XMI and EMF Interoperability

In traditional object-oriented terms, a UIMA Type System is a class model and a UIMA CAS is an object graph. There are established standards in this area – specifically, UML® is an OMG™ standard for class models and XMI (XML Metadata Interchange) is an OMG standard for the XML representation of object graphs.

Furthermore, the Eclipse Modeling Framework (EMF) is an open-source framework for model-based application development, and it is based on UML and XMI. In EMF, you define class models using a metamodel called Ecore, which is similar to UML. EMF provides tools for converting a UML model to Ecore. EMF can then generate Java classes from your model, and supports persistence of those classes in the XMI format.
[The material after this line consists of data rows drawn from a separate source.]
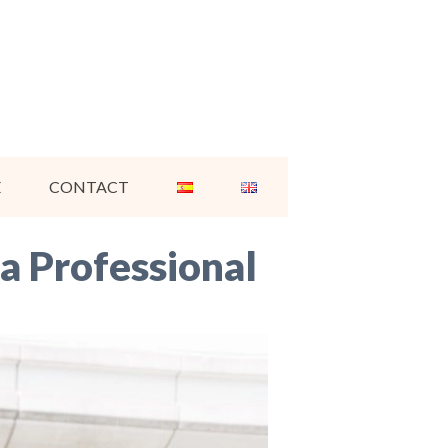
E
CONTACT
 a Professional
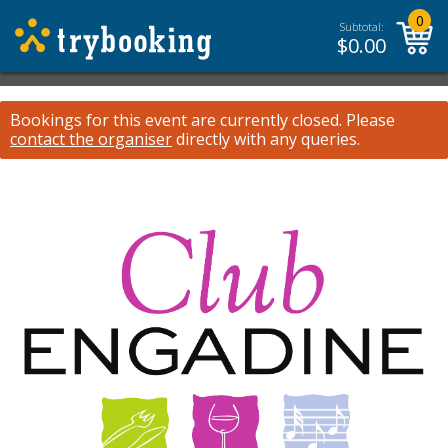
0
Subtotal:
$
0.00
Bookings for this event are currently closed.
Please
contact the organiser
directly with any queries.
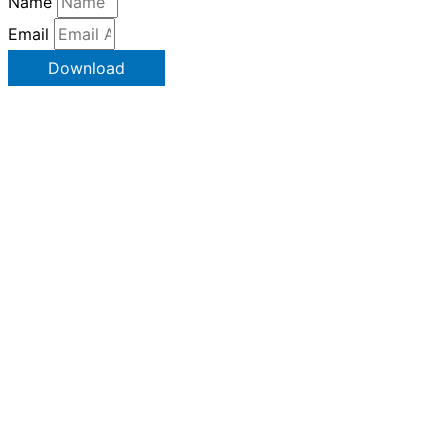
Name
Email
Download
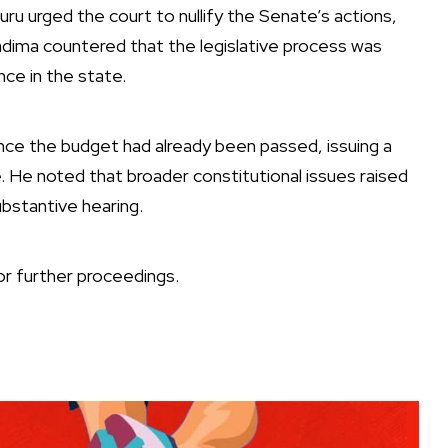
u urged the court to nullify the Senate’s actions,
ima countered that the legislative process was
ce in the state.
ce the budget had already been passed, issuing a
e. He noted that broader constitutional issues raised
ubstantive hearing.
r further proceedings.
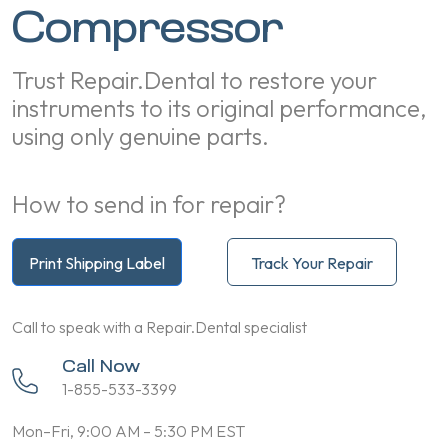
Compressor
Trust Repair.Dental to restore your
instruments to its original performance,
using only genuine parts.
How to send in for repair?
Print Shipping Label
Track Your Repair
Call to speak with a Repair.Dental specialist
Call Now
1-855-533-3399
Mon–Fri, 9:00 AM – 5:30 PM EST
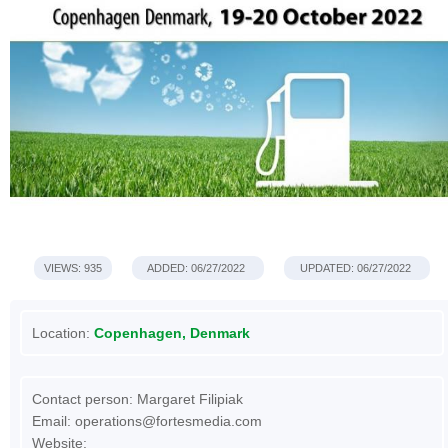
VIEWS: 935
ADDED: 06/27/2022
UPDATED: 06/27/2022
Location:
Copenhagen, Denmark
Contact person: Margaret Filipiak
Email:
operations@fortesmedia.com
Website:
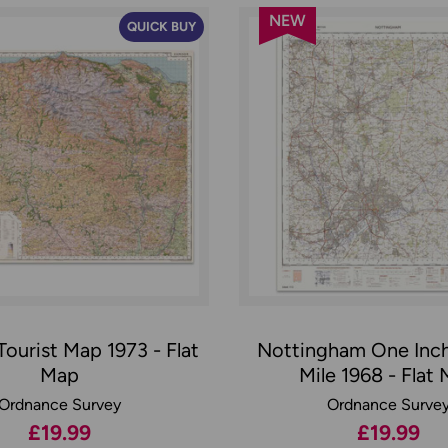
NEW
QUICK BUY
ourist Map 1973 - Flat
Nottingham One Inc
Map
Mile 1968 - Flat
Ordnance Survey
Ordnance Surve
£19.99
£19.99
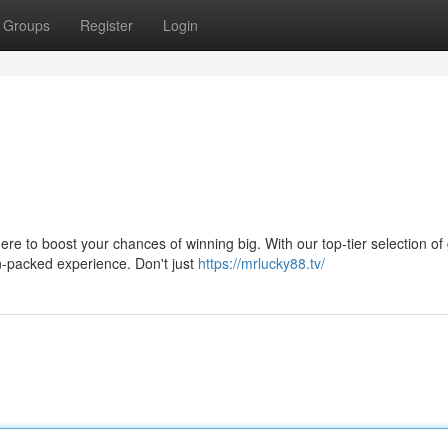
Groups
Register
Login
re to boost your chances of winning big. With our top-tier selection o
n-packed experience. Don't just
https://mrlucky88.tv/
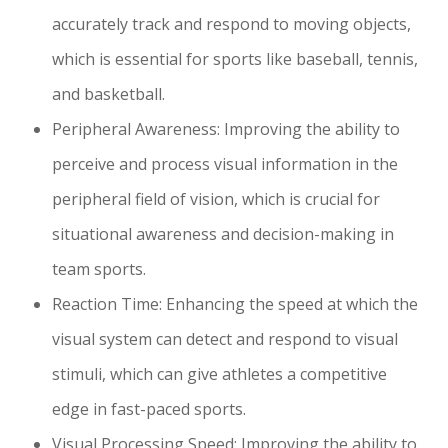
accurately track and respond to moving objects,
which is essential for sports like baseball, tennis,
and basketball.
Peripheral Awareness: Improving the ability to
perceive and process visual information in the
peripheral field of vision, which is crucial for
situational awareness and decision-making in
team sports.
Reaction Time: Enhancing the speed at which the
visual system can detect and respond to visual
stimuli, which can give athletes a competitive
edge in fast-paced sports.
Visual Processing Speed: Improving the ability to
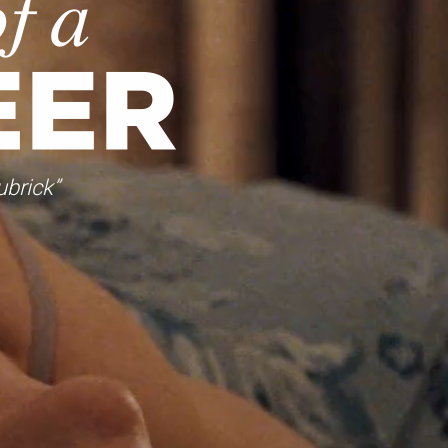
ubrick”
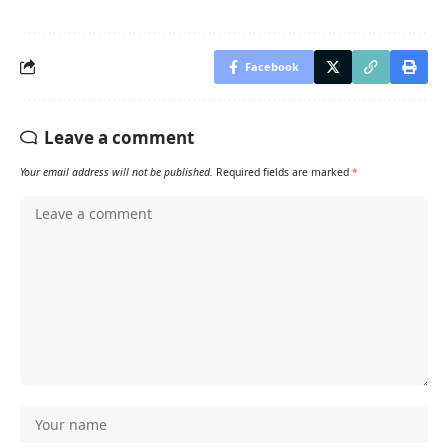
Facebook
Leave a comment
Your email address will not be published.
Required fields are marked
*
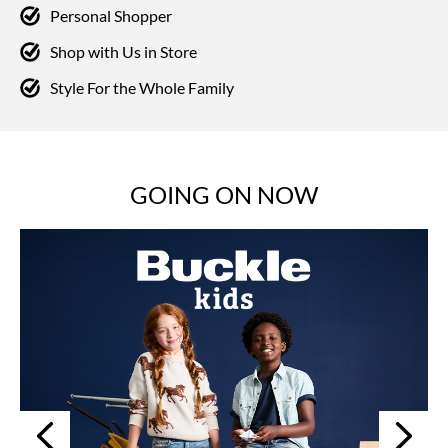
Personal Shopper
Shop with Us in Store
Style For the Whole Family
GOING ON NOW
Next
Previous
The UIMA SDK now provides tools for interoperability with XMI and EMF. These tools allow conversions of UIMA Type Systems to and from Ecore models, as well as conversions of UIMA CASes to and from XMI format. This provides a number of advantages, including:

You can define a model using a UML Editor, such as Rational Rose or EclipseUML, and then automatically convert it to a UIMA Type System.

You can take an existing UIMA application, convert its type system to Ecore, and save the CASes it produces to XMI. This data is now in a form where it can easily be ingested by an EMF-based application.

More generally, we are adopting the well-documented, open standard XMI as the standard way to represent UIMA-compliant analysis results (replacing the UIMA-specific XCAS format). This use of an open standard enables other applications to more easily produce or consume these UIMA analysis results.

For more information on XMI, see Grose et al. Mastering XMI. Java Programming with XMI, XML, and UML. John Wiley & Sons, Inc. 2002.

For more information on EMF, see Budinsky et al. Eclipse Modeling Framework 2.0. Addison-Wesley. 2006.

For details of how the UIMA CAS is represented in XMI format, see the XMI CAS Serialization Reference .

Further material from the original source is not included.